▶ _WORK REQUIRED_
For the entries below, say how many lines hold the word "maintenance", with the number as the only reply.

▶ _SUPPLIED RECORDS_
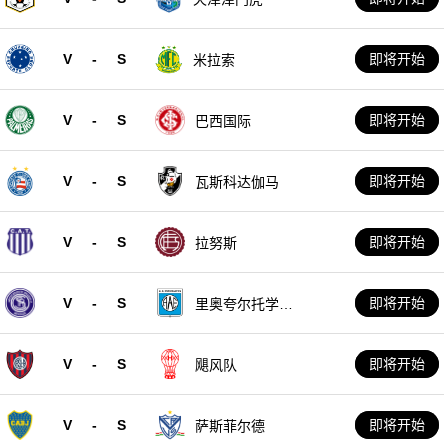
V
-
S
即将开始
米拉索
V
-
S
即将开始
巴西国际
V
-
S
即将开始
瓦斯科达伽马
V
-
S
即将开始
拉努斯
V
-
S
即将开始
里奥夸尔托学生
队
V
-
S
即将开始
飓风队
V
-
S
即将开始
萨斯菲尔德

---

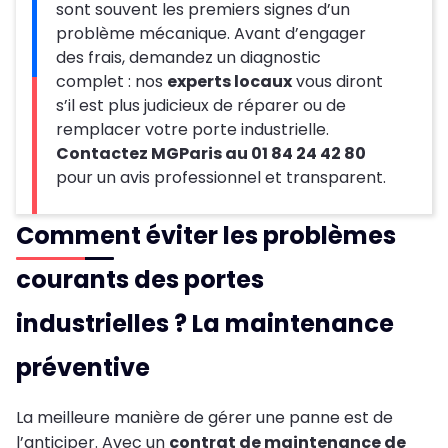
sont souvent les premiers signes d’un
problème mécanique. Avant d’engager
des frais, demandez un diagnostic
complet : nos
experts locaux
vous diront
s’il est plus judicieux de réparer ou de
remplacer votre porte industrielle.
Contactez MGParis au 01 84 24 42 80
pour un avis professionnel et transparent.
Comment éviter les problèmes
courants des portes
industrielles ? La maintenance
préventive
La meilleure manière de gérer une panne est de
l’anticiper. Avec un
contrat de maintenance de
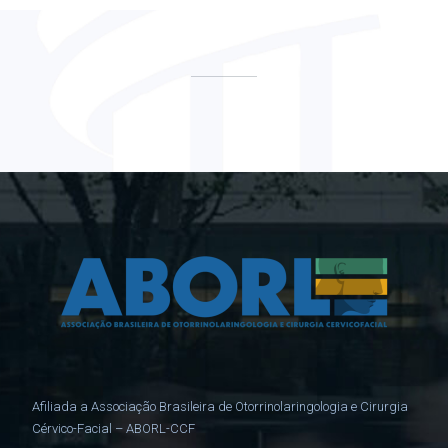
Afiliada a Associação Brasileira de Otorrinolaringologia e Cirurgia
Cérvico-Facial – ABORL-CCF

▶ _PROBLEM SOLUTION_
2